== Segment start ==
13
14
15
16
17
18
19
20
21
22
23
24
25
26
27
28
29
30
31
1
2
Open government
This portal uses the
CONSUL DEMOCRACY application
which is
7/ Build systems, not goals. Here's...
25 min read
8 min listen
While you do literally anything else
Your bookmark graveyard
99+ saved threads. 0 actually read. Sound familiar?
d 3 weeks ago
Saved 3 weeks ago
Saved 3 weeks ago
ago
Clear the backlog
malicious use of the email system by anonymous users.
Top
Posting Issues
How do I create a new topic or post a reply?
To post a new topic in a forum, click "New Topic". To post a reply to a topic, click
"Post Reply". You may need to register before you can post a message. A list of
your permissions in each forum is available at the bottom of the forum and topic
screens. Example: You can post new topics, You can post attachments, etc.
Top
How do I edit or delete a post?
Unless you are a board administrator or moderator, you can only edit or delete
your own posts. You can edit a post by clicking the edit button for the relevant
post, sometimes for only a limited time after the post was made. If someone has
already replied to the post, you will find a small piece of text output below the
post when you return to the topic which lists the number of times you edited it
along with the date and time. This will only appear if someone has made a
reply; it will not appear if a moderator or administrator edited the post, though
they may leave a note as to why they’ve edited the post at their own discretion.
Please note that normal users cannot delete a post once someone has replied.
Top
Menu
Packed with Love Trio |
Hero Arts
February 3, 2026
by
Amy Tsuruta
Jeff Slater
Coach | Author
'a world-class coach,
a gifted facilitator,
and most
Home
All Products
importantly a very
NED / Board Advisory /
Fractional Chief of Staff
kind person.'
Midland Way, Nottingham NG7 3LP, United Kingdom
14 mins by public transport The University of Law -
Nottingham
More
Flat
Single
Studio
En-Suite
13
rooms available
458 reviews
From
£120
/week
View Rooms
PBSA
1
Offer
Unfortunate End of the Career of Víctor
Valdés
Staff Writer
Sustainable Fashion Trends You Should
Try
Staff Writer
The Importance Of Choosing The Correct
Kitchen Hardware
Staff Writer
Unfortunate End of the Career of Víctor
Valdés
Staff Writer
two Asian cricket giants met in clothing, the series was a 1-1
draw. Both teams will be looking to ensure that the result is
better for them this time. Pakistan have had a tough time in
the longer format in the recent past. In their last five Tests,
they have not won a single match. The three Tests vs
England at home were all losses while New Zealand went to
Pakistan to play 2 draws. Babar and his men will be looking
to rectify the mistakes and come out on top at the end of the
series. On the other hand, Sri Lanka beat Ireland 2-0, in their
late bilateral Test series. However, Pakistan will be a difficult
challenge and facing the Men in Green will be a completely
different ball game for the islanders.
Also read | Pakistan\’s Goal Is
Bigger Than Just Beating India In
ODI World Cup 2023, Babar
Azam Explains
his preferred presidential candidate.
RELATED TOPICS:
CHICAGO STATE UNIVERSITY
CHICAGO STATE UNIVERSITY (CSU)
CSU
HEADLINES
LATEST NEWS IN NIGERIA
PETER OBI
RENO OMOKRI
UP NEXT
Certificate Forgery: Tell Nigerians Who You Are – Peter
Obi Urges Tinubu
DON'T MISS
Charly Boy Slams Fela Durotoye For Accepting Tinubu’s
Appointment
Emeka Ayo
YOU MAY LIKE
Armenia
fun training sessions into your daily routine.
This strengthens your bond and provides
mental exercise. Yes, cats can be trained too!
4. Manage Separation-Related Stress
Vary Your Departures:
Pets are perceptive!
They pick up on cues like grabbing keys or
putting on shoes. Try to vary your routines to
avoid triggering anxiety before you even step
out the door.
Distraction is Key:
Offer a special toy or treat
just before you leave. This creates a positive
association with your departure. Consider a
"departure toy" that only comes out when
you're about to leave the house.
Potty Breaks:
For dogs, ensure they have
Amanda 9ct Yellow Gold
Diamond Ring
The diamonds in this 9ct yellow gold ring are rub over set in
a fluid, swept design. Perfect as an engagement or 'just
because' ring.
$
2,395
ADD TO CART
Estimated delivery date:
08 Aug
== Segment end ==
> **Activity**: For each record above, print an exact copy.

> **Written response**:
13
14
15
16
17
18
19
20
21
22
23
24
25
26
27
28
29
30
31
1
2
Open government
This portal uses the
CONSUL DEMOCRACY application
which is
7/ Build systems, not goals. Here's...
25 min read
8 min listen
While you do literally anything else
Your bookmark graveyard
99+ saved threads. 0 actually read. Sound familiar?
d 3 weeks ago
Saved 3 weeks ago
Saved 3 weeks ago
ago
Clear the backlog
malicious use of the email system by anonymous users.
Top
Posting Issues
How do I create a new topic or post a reply?
To post a new topic in a forum, click "New Topic". To post a reply to a topic, click
"Post Reply". You may need to register before you can post a message. A list of
your permissions in each forum is available at the bottom of the forum and topic
screens. Example: You can post new topics, You can post attachments, etc.
Top
How do I edit or delete a post?
Unless you are a board administrator or moderator, you can only edit or delete
your own posts. You can edit a post by clicking the edit button for the relevant
post, sometimes for only a limited time after the post was made. If someone has
already replied to the post, you will find a small piece of text output below the
post when you return to the topic which lists the number of times you edited it
along with the date and time. This will only appear if someone has made a
reply; it will not appear if a moderator or administrator edited the post, though
they may leave a note as to why they’ve edited the post at their own discretion.
Please note that normal users cannot delete a post once someone has replied.
Top
Menu
Packed with Love Trio |
Hero Arts
February 3, 2026
by
Amy Tsuruta
Jeff Slater
Coach | Author
'a world-class coach,
a gifted facilitator,
and most
Home
All Products
importantly a very
NED / Board Advisory /
Fractional Chief of Staff
kind person.'
Midland Way, Nottingham NG7 3LP, United Kingdom
14 mins by public transport The University of Law -
Nottingham
More
Flat
Single
Studio
En-Suite
13
rooms available
458 reviews
From
£120
/week
View Rooms
PBSA
1
Offer
Unfortunate End of the Career of Víctor
Valdés
Staff Writer
Sustainable Fashion Trends You Should
Try
Staff Writer
The Importance Of Choosing The Correct
Kitchen Hardware
Staff Writer
Unfortunate End of the Career of Víctor
Valdés
Staff Writer
two Asian cricket giants met in clothing, the series was a 1-1
draw. Both teams will be looking to ensure that the result is
better for them this time. Pakistan have had a tough time in
the longer format in the recent past. In their last five Tests,
they have not won a single match. The three Tests vs
England at home were all losses while New Zealand went to
Pakistan to play 2 draws. Babar and his men will be looking
to rectify the mistakes and come out on top at the end of the
series. On the other hand, Sri Lanka beat Ireland 2-0, in their
late bilateral Test series. However, Pakistan will be a difficult
challenge and facing the Men in Green will be a completely
different ball game for the islanders.
Also read | Pakistan\’s Goal Is
Bigger Than Just Beating India In
ODI World Cup 2023, Babar
Azam Explains
his preferred presidential candidate.
RELATED TOPICS:
CHICAGO STATE UNIVERSITY
CHICAGO STATE UNIVERSITY (CSU)
CSU
HEADLINES
LATEST NEWS IN NIGERIA
PETER OBI
RENO OMOKRI
UP NEXT
Certificate Forgery: Tell Nigerians Who You Are – Peter
Obi Urges Tinubu
DON'T MISS
Charly Boy Slams Fela Durotoye For Accepting Tinubu’s
Appointment
Emeka Ayo
YOU MAY LIKE
Armenia
fun training sessions into your daily routine.
This strengthens your bond and provides
mental exercise. Yes, cats can be trained too!
4. Manage Separation-Related Stress
Vary Your Departures:
Pets are perceptive!
They pick up on cues like grabbing keys or
putting on shoes. Try to vary your routines to
avoid triggering anxiety before you even step
out the door.
Distraction is Key:
Offer a special toy or treat
just before you leave. This creates a positive
association with your departure. Consider a
"departure toy" that only comes out when
you're about to leave the house.
Potty Breaks:
For dogs, ensure they have
Amanda 9ct Yellow Gold
Diamond Ring
The diamonds in this 9ct yellow gold ring are rub over set in
a fluid, swept design. Perfect as an engagement or 'just
because' ring.
$
2,395
ADD TO CART
Estimated delivery date:
08 Aug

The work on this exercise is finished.